(Material shown Opens)

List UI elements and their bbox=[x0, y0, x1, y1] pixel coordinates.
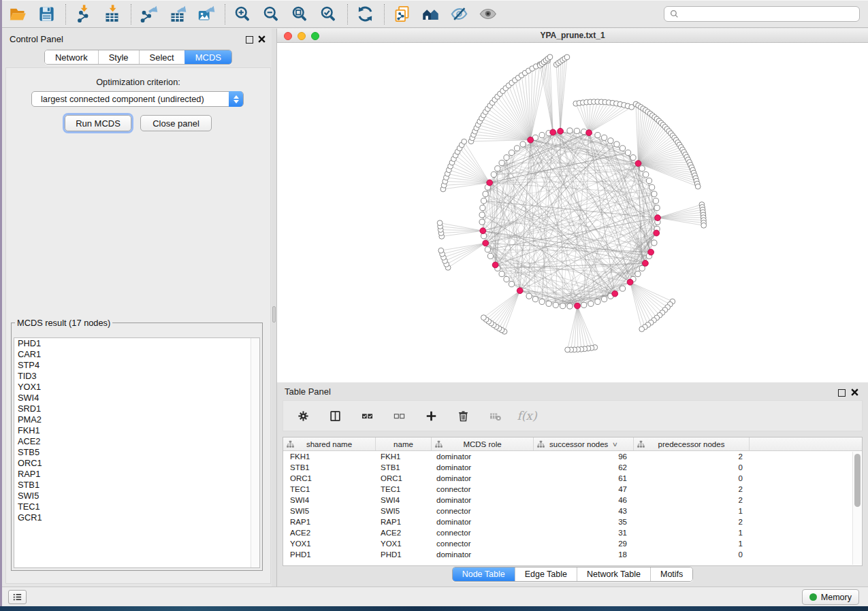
list-scrollbar[interactable] bbox=[251, 338, 259, 567]
cell-MCDS-role: dominator bbox=[432, 451, 534, 462]
mcds-result-item[interactable]: TID3 bbox=[14, 371, 259, 382]
mcds-result-item[interactable]: ORC1 bbox=[14, 458, 259, 469]
zoom-in-icon bbox=[234, 5, 252, 23]
mcds-result-item[interactable]: SWI5 bbox=[14, 491, 259, 501]
cell-MCDS-role: dominator bbox=[432, 495, 534, 506]
run-mcds-button[interactable]: Run MCDS bbox=[65, 115, 131, 131]
tab-motifs[interactable]: Motifs bbox=[650, 567, 692, 581]
table-row-ACE2[interactable]: ACE2ACE2connector311 bbox=[283, 527, 862, 538]
search-icon bbox=[670, 10, 679, 18]
hide-selected-button[interactable] bbox=[448, 3, 470, 25]
deselect-all-button[interactable] bbox=[390, 407, 408, 425]
zoom-in-button[interactable] bbox=[231, 3, 253, 25]
export-network-button[interactable] bbox=[138, 3, 159, 25]
control-panel-tabs: NetworkStyleSelectMCDS bbox=[2, 50, 274, 65]
splitter-handle[interactable] bbox=[272, 306, 276, 323]
table-row-SWI4[interactable]: SWI4SWI4dominator462 bbox=[283, 495, 862, 506]
refresh-layout-button[interactable] bbox=[354, 3, 376, 25]
mcds-result-item[interactable]: SRD1 bbox=[14, 403, 259, 414]
search-box[interactable] bbox=[664, 6, 860, 22]
column-label: predecessor nodes bbox=[658, 440, 725, 448]
select-all-button[interactable] bbox=[358, 407, 376, 425]
column-header-name[interactable]: name bbox=[376, 437, 432, 450]
mcds-result-item[interactable]: PHD1 bbox=[14, 338, 259, 349]
mcds-result-item[interactable]: ACE2 bbox=[14, 436, 259, 447]
mcds-result-item[interactable]: PMA2 bbox=[14, 414, 259, 425]
control-panel: Control Panel NetworkStyleSelectMCDS Opt… bbox=[2, 29, 274, 587]
graph-ring-nodes[interactable] bbox=[437, 54, 706, 352]
column-header-MCDS-role[interactable]: MCDS role bbox=[432, 437, 534, 450]
show-all-button[interactable] bbox=[477, 3, 498, 25]
network-canvas[interactable] bbox=[277, 43, 868, 382]
tab-edge-table[interactable]: Edge Table bbox=[515, 567, 577, 581]
export-table-button[interactable] bbox=[166, 3, 188, 25]
mcds-result-item[interactable]: TEC1 bbox=[14, 501, 259, 512]
cell-shared-name: YOX1 bbox=[283, 538, 376, 549]
close-panel-button[interactable]: Close panel bbox=[140, 115, 212, 131]
table-row-ORC1[interactable]: ORC1ORC1dominator610 bbox=[283, 473, 862, 484]
table-row-TEC1[interactable]: TEC1TEC1connector472 bbox=[283, 484, 862, 495]
import-network-button[interactable] bbox=[72, 3, 94, 25]
export-image-button[interactable] bbox=[195, 3, 216, 25]
zoom-out-button[interactable] bbox=[260, 3, 282, 25]
settings-button[interactable] bbox=[294, 407, 312, 425]
table-row-YOX1[interactable]: YOX1YOX1connector291 bbox=[283, 538, 862, 549]
mcds-result-item[interactable]: YOX1 bbox=[14, 382, 259, 393]
float-icon[interactable] bbox=[246, 36, 253, 44]
zoom-fit-icon bbox=[291, 5, 309, 23]
float-icon[interactable] bbox=[838, 389, 846, 397]
table-row-PHD1[interactable]: PHD1PHD1dominator180 bbox=[283, 549, 862, 560]
tab-mcds[interactable]: MCDS bbox=[184, 50, 231, 64]
mcds-result-item[interactable]: FKH1 bbox=[14, 425, 259, 436]
table-row-RAP1[interactable]: RAP1RAP1dominator352 bbox=[283, 516, 862, 527]
add-column-button[interactable] bbox=[422, 407, 440, 425]
import-table-button[interactable] bbox=[101, 3, 123, 25]
tab-select[interactable]: Select bbox=[139, 50, 184, 64]
table-row-STB1[interactable]: STB1STB1dominator620 bbox=[283, 462, 862, 473]
first-neighbors-button[interactable] bbox=[419, 3, 441, 25]
cell-MCDS-role: dominator bbox=[432, 549, 534, 560]
mcds-result-item[interactable]: STB5 bbox=[14, 447, 259, 458]
mcds-result-item[interactable]: STP4 bbox=[14, 360, 259, 371]
table-row-SWI5[interactable]: SWI5SWI5connector431 bbox=[283, 506, 862, 516]
duplicate-network-button[interactable] bbox=[391, 3, 413, 25]
memory-button[interactable]: Memory bbox=[802, 589, 859, 605]
close-icon[interactable] bbox=[257, 35, 266, 44]
delete-column-button[interactable] bbox=[454, 407, 472, 425]
network-titlebar[interactable]: YPA_prune.txt_1 bbox=[277, 29, 868, 43]
tab-network[interactable]: Network bbox=[45, 50, 98, 64]
deselect-all-icon bbox=[393, 410, 406, 423]
criterion-dropdown[interactable]: largest connected component (undirected) bbox=[31, 91, 244, 107]
zoom-selected-button[interactable] bbox=[317, 3, 339, 25]
delete-column-icon bbox=[457, 410, 470, 423]
table-row-FKH1[interactable]: FKH1FKH1dominator962 bbox=[283, 451, 862, 462]
mcds-result-item[interactable]: STB1 bbox=[14, 480, 259, 491]
column-header-predecessor-nodes[interactable]: predecessor nodes bbox=[634, 437, 750, 450]
column-view-button[interactable] bbox=[326, 407, 344, 425]
task-history-button[interactable] bbox=[8, 590, 27, 604]
mcds-result-item[interactable]: SWI4 bbox=[14, 393, 259, 403]
scrollbar-thumb[interactable] bbox=[854, 454, 861, 507]
list-icon bbox=[12, 592, 23, 602]
network-graph[interactable] bbox=[277, 43, 867, 382]
zoom-fit-button[interactable] bbox=[289, 3, 310, 25]
save-session-button[interactable] bbox=[35, 3, 57, 25]
vertical-splitter[interactable] bbox=[272, 29, 276, 587]
column-header-successor-nodes[interactable]: successor nodes∨ bbox=[534, 437, 634, 450]
network-title: YPA_prune.txt_1 bbox=[277, 31, 868, 40]
close-icon[interactable] bbox=[850, 388, 859, 397]
tab-network-table[interactable]: Network Table bbox=[577, 567, 650, 581]
column-header-shared-name[interactable]: shared name bbox=[283, 437, 376, 450]
mcds-result-item[interactable]: RAP1 bbox=[14, 469, 259, 480]
cell-predecessor-nodes: 1 bbox=[634, 527, 750, 538]
column-label: successor nodes bbox=[549, 440, 608, 448]
tab-style[interactable]: Style bbox=[98, 50, 139, 64]
search-input[interactable] bbox=[682, 10, 854, 19]
tab-node-table[interactable]: Node Table bbox=[453, 567, 515, 581]
table-scrollbar[interactable] bbox=[852, 452, 861, 565]
open-session-button[interactable] bbox=[7, 3, 29, 25]
mcds-result-item[interactable]: GCR1 bbox=[14, 512, 259, 523]
mcds-result-item[interactable]: CAR1 bbox=[14, 349, 259, 360]
column-header-filler bbox=[750, 437, 862, 450]
mcds-result-list[interactable]: PHD1CAR1STP4TID3YOX1SWI4SRD1PMA2FKH1ACE2… bbox=[14, 337, 260, 568]
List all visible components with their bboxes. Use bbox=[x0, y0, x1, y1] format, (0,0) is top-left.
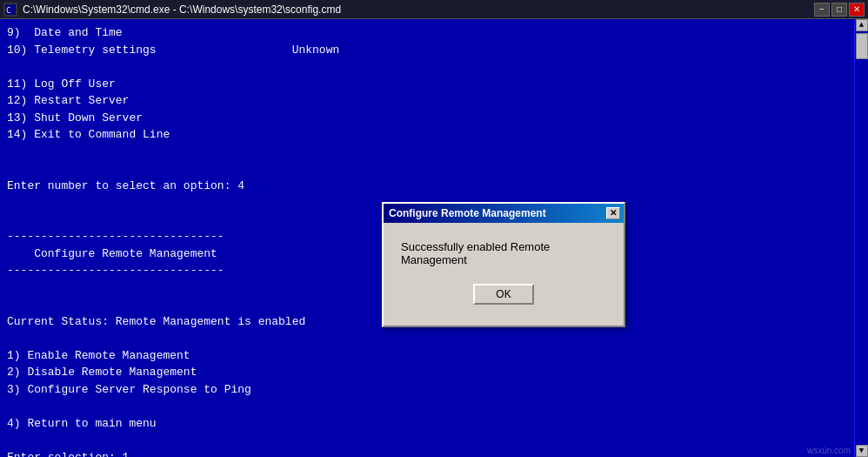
cmd-icon: C bbox=[3, 3, 17, 17]
configure-remote-management-dialog: Configure Remote Management ✕ Successful… bbox=[382, 202, 625, 327]
titlebar: C C:\Windows\System32\cmd.exe - C:\Windo… bbox=[0, 0, 868, 19]
scrollbar-thumb[interactable] bbox=[856, 33, 868, 59]
titlebar-title: C:\Windows\System32\cmd.exe - C:\Windows… bbox=[23, 3, 341, 16]
dialog-title: Configure Remote Management bbox=[389, 207, 546, 219]
dialog-titlebar: Configure Remote Management ✕ bbox=[384, 204, 624, 223]
minimize-button[interactable]: − bbox=[814, 3, 830, 17]
dialog-close-button[interactable]: ✕ bbox=[606, 207, 620, 219]
dialog-body: Successfully enabled Remote Management O… bbox=[384, 223, 624, 326]
dialog-footer: OK bbox=[401, 284, 606, 317]
scrollbar-down-button[interactable]: ▼ bbox=[856, 445, 868, 457]
close-button[interactable]: ✕ bbox=[849, 3, 865, 17]
scrollbar-up-button[interactable]: ▲ bbox=[856, 19, 868, 31]
restore-button[interactable]: □ bbox=[831, 3, 847, 17]
scrollbar[interactable]: ▲ ▼ bbox=[854, 19, 868, 457]
titlebar-left: C C:\Windows\System32\cmd.exe - C:\Windo… bbox=[3, 3, 341, 17]
watermark: wsxún.com bbox=[807, 446, 851, 455]
svg-text:C: C bbox=[6, 6, 10, 15]
dialog-message: Successfully enabled Remote Management bbox=[401, 240, 606, 266]
dialog-ok-button[interactable]: OK bbox=[473, 284, 534, 305]
console-window: 9) Date and Time 10) Telemetry settings … bbox=[0, 19, 868, 457]
titlebar-controls: − □ ✕ bbox=[814, 3, 865, 17]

(Material shown Closes)

Activity: Scan the lines above for "predecessor", then copy every one that has it.

Task output:
column-label: predecessor nodes bbox=[658, 440, 725, 448]
column-header-predecessor-nodes[interactable]: predecessor nodes bbox=[634, 437, 750, 450]
cell-predecessor-nodes: 1 bbox=[634, 527, 750, 538]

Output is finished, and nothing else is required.